## Task item
Among the entries that follow, the required portion opens with the line containing "ауруханасына жеткізілгенімен, көп" and closes with the line containing "22 AGOSTO 2024". Give that portion again exactly, and nothing else.

Saved data entries:
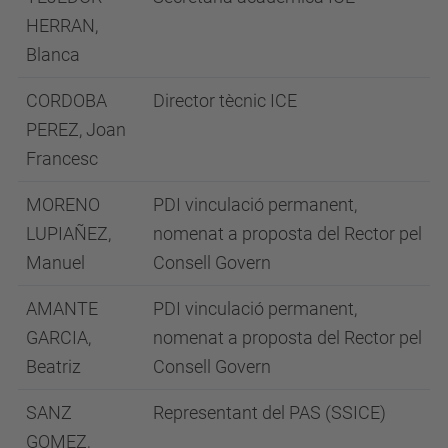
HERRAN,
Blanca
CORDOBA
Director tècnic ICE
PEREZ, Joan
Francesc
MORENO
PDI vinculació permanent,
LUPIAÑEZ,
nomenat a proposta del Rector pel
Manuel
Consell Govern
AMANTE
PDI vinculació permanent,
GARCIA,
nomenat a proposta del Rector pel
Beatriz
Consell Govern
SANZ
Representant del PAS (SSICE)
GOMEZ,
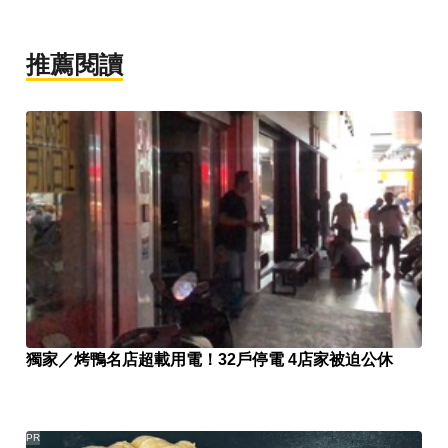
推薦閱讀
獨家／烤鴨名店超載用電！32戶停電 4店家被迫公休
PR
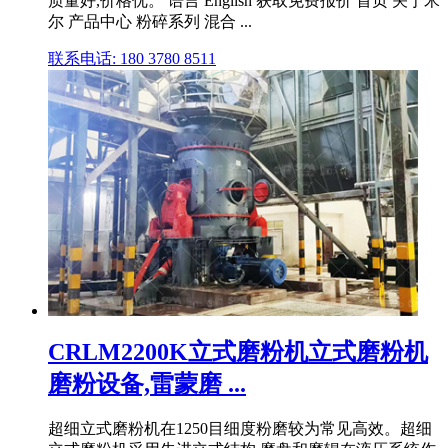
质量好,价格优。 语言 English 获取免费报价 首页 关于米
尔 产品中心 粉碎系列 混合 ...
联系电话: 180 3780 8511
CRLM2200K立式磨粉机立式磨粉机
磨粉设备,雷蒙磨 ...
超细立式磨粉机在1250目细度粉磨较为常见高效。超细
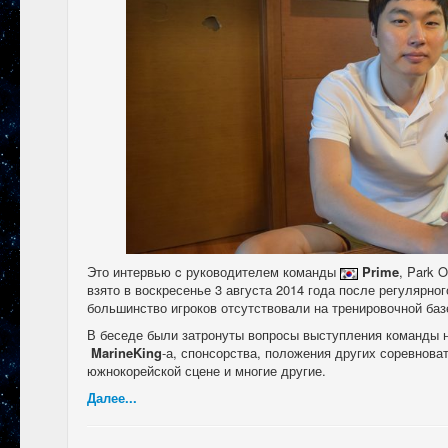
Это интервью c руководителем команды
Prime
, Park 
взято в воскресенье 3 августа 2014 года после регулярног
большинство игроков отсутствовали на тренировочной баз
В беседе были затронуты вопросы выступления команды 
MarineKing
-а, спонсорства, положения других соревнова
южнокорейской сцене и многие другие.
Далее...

==

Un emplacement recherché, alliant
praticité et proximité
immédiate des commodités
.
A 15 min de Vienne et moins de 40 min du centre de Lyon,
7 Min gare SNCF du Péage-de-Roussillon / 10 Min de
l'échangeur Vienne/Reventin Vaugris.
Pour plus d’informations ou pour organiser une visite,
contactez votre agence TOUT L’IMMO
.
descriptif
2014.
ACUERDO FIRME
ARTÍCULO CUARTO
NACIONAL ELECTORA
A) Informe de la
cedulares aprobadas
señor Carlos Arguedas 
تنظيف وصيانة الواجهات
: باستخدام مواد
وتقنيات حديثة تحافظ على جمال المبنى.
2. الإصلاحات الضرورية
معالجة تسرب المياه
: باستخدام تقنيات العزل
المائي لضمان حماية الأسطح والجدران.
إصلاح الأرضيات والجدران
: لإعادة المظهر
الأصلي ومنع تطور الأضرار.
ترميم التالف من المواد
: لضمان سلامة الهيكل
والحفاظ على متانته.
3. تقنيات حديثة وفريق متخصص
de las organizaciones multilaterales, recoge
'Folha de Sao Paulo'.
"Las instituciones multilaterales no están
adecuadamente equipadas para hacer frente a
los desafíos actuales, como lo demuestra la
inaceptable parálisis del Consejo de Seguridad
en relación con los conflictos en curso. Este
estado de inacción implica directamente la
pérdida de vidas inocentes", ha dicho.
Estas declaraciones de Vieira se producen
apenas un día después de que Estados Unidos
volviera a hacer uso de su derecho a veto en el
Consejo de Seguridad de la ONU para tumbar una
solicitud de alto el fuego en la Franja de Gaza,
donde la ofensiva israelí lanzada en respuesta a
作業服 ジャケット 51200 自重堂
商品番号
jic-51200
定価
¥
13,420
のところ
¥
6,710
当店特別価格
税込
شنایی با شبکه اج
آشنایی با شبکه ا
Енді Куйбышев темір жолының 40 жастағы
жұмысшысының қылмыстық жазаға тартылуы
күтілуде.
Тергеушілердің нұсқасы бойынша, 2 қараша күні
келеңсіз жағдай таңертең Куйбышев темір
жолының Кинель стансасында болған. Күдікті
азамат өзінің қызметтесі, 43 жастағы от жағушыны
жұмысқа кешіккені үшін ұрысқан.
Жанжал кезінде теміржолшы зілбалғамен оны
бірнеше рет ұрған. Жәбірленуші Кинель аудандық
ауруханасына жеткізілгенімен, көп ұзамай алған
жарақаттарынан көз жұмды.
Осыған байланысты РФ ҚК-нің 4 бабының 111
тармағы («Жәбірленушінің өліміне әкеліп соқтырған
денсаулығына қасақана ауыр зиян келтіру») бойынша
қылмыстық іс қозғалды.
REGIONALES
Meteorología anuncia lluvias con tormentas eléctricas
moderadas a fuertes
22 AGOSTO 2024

## Output below
ауруханасына жеткізілгенімен, көп ұзамай алған
жарақаттарынан көз жұмды.
Осыған байланысты РФ ҚК-нің 4 бабының 111
тармағы («Жәбірленушінің өліміне әкеліп соқтырған
денсаулығына қасақана ауыр зиян келтіру») бойынша
қылмыстық іс қозғалды.
REGIONALES
Meteorología anuncia lluvias con tormentas eléctricas
moderadas a fuertes
22 AGOSTO 2024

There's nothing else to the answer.